*Task data:*

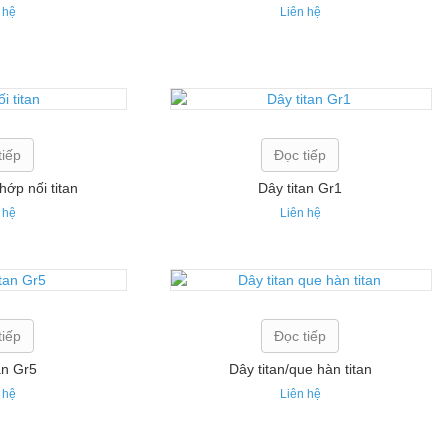
 hệ
Liên hệ
tiếp
Đọc tiếp
khớp nối titan
Dây titan Gr1
 hệ
Liên hệ
tiếp
Đọc tiếp
an Gr5
Dây titan/que hàn titan
 hệ
Liên hệ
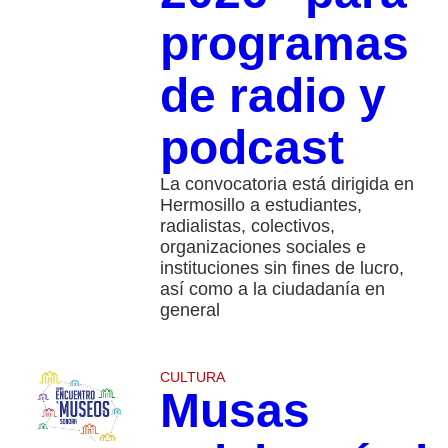
programas
de radio y
podcast
La convocatoria está dirigida en
Hermosillo a estudiantes,
radialistas, colectivos,
organizaciones sociales e
instituciones sin fines de lucro,
así como a la ciudadanía en
general
CULTURA
Musas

*Description of the task:* Nothing but the pictures is to be left out; the rest of the listing should be copied exactly.

*Your response:*
 hệ
Liên hệ
tiếp
Đọc tiếp
khớp nối titan
Dây titan Gr1
 hệ
Liên hệ
tiếp
Đọc tiếp
an Gr5
Dây titan/que hàn titan
 hệ
Liên hệ
programas
de radio y
podcast
La convocatoria está dirigida en
Hermosillo a estudiantes,
radialistas, colectivos,
organizaciones sociales e
instituciones sin fines de lucro,
así como a la ciudadanía en
general
CULTURA
Musas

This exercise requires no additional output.